### [Work required]
Across all the entries below, how many lines contain the string "lavalletta"? The number by itself is the answer.

### [Dataset extract]

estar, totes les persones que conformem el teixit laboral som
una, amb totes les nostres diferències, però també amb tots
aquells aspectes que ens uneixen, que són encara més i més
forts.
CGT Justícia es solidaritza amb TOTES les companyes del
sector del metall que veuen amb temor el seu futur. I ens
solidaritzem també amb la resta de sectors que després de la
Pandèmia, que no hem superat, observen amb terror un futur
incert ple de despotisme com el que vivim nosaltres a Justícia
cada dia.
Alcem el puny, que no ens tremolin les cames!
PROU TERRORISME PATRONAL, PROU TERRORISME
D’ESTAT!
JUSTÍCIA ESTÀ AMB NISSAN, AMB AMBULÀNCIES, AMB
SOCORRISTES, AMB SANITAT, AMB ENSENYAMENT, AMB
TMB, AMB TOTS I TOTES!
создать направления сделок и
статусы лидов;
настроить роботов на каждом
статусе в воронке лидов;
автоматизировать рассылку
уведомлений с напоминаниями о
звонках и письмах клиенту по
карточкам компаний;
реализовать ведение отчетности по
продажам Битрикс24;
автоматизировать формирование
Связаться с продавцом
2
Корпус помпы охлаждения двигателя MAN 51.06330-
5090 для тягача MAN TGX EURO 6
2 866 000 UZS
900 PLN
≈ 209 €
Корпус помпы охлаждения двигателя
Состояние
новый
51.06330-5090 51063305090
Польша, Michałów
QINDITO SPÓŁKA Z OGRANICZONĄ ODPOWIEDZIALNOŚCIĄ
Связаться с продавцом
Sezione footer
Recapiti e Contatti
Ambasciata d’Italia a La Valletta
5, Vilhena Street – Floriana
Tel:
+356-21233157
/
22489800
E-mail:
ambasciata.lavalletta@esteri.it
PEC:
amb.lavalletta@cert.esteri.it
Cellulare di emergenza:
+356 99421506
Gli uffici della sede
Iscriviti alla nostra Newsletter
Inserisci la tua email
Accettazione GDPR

### [Result of the task]
2